Pubdate: Mon, 12 Aug 2013
Source: Sun-Sentinel (Fort Lauderdale, FL)
Copyright: 2013 Sun-Sentinel Company
Contact: http://drugsense.org/url/mVLAxQfA
Website: http://www.sun-sentinel.com/
Details: http://www.mapinc.org/media/159
Author: David G. Savage, Tribune Washington Bureau

POLICY SHIFT FOR DRUG OFFENDERS

Holder to Tout End of 'Mandatory Minimum' Sentences

SAN FRANCISCO - Federal prosecutors will no longer seek "mandatory 
minimum" sentences for many low-level, nonviolent drug offenders in a 
major policy shift aimed at turning around decades of explosive 
growth in the federal prison population, Attorney General Eric Holder 
plans to announce Monday.

"Too many Americans go to too many prisons for far too long, and for 
no good law enforcement reason," Holder plans to tell the American 
Bar Association meeting in San Francisco, according to an advance 
text of his remarks. "While the aggressive enforcement of federal 
criminal statutes remains necessary, we cannot simply prosecute or 
incarcerate our way to becoming a safer nation."

Under the new policy, prosecutors would send fewer drug offenders to 
federal prisons for long terms, opting for drug treatment centers and 
community service instead.

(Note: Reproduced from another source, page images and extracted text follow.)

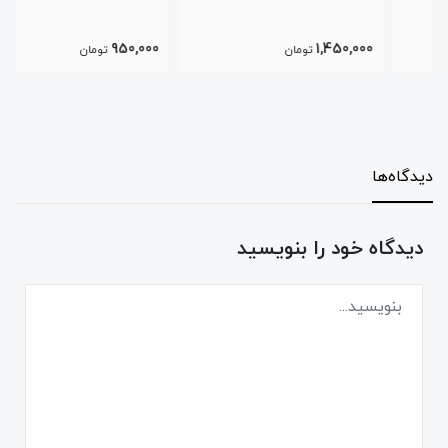
950,000
1,450,000
تومان
تومان
دیدگاه‌ها
دیدگاه خود را بنویسید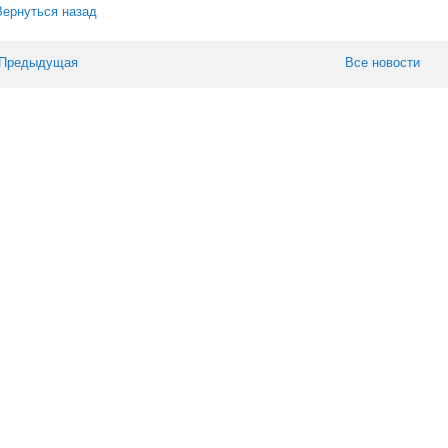
Вернуться назад
 Предыдущая
Все новости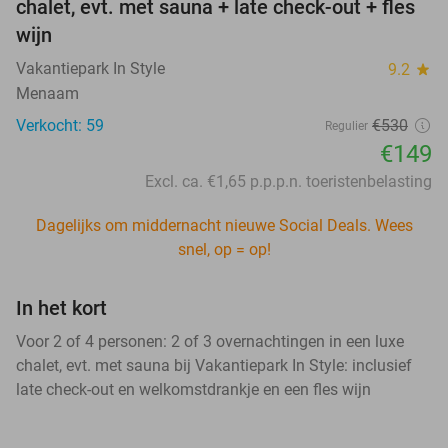
chalet, evt. met sauna + late check-out + fles
wijn
Vakantiepark In Style
9.2
star
Menaam
Verkocht: 59
€530
Regulier
€149
Excl. ca. €1,65 p.p.p.n. toeristenbelasting
Dagelijks om middernacht nieuwe Social Deals. Wees
snel, op = op!
In het kort
Voor 2 of 4 personen: 2 of 3 overnachtingen in een luxe
chalet, evt. met sauna bij Vakantiepark In Style: inclusief
late check-out en welkomstdrankje en een fles wijn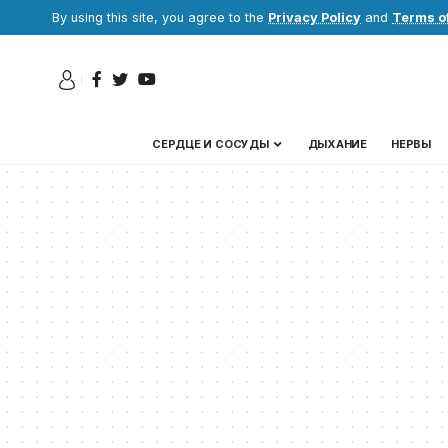
By using this site, you agree to the
Privacy Policy
and
Terms o
СЕРДЦЕ И СОСУДЫ
ДЫХАНИЕ
НЕРВЫ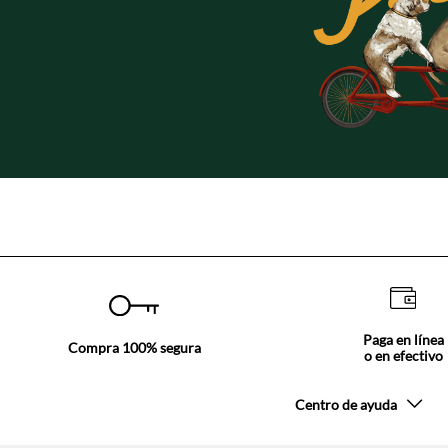
Paga en línea
Compra 100% segura
o en efectivo
Centro de ayuda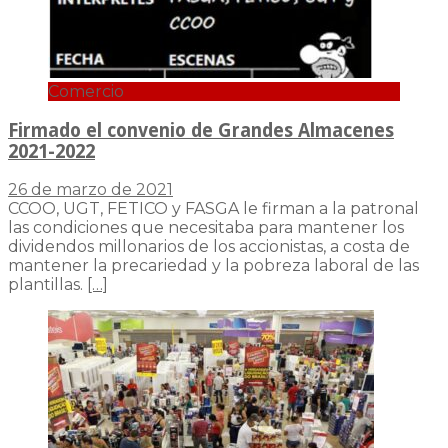
Comercio
Firmado el convenio de Grandes Almacenes
2021-2022
26 de marzo de 2021
CCOO, UGT, FETICO y FASGA le firman a la patronal
las condiciones que necesitaba para mantener los
dividendos millonarios de los accionistas, a costa de
mantener la precariedad y la pobreza laboral de las
plantillas.
[…]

A Justice Department spokesman said 
officials had no estimate of how many future prosecutions would be affected.

The change responds to a major goal of civil rights groups, which say 
long prison sentences have disproportionately hurt low-income and 
minority communities.

In his speech, Holder is expected to say: "A vicious cycle of 
poverty, criminality and incarceration traps too many Americans and 
weakens too many communities."

"Many aspects of our criminal justice system may actually exacerbate 
this problem, rather than alleviate it."

But he will also note that prominent conservatives have embraced the 
idea of cutting sentences and reducing prison populations.

Conservative groups whose leaders include former House Speaker Newt 
Gingrich, anti-tax activist Grover Norquist and former Florida Gov. 
Jeb Bush have called for changing crime and prison policies, Justice 
Department officials note.

Support from conservatives has come in part because of the enormous 
prison costs in state budgets.

Beginning with the "war on drugs" in the 1980s, many states and the 
federal government adopted laws that required judges to impose long 
sentences on anyone caught with certain amounts of illegal drugs, 
regardless of circumstances. More recently, as crime rates have 
dropped sharply in most major urban areas, public demand for lengthy 
prison terms has waned, and liberal and conservative states have 
changed their laws to incarcerate fewer people.

Advocates of reform point to Texas and New York as leaders in the 
effort to reduce sentences, particularly for lower-level drug crimes.

Congress has moved more slowly than state legislatures. But 
conservative Republicans and liberal Democrats have called for 
pulling back on the use of mandatory minimum prison terms.

In his speech, Holder plans to cite proposals by Sens. Dick Durbin, 
D-Ill., and Patrick Leahy, D-Vt., two of the Senate's leading 
liberals, and Sens. Mike Lee, R-Utah, and Rand Paul, R-Ky., two tea 
party favorites, that would give judges more leeway in sentencing 
drug offenders.

"By reserving the most severe penalties for serious, high-level or 
violent drug traffickers, we can better promote public safety, 
deterrence and rehabilitation, while making our expenditures smarter 
and more productive," Holder will say.

How big a role mass incarceration has played in cutting crime rates 
remains a hotly debated topic among criminal justice experts. But 
there's no disagreement that mandatory minimum sentences helped cause 
explosive growth in prison populations. At the federal level, nearly 
half the 219,000 inmates are serving time for drug-related crimes.

"While the entire U.S. (prison) population has increased by about a 
third since 1980, the federal population has grown at an astonishing 
rate - by almost 800 percent," Holder will say. "It's still growing, 
despite the fact that federal prisons are operating at nearly 40 
percent above capacity. Even though this country comprises just 5 
percent of the world's population, we incarcerate almost a quarter of 
the world's prisoners."

Under the new federal policies, which stemmed from a review Holder 
ordered this year, U.S. attorneys will no longer bring charges that 
include lengthy mandatory minimum prison terms in cases of 
"low-level, nonviolent drug offenders who have no ties to large-scale 
organizations, gangs or cartels," Holder plans to announce.

Those low-level offenders now "will be charged with offenses for 
which the accompanying sentences are better suited to their individual conduct."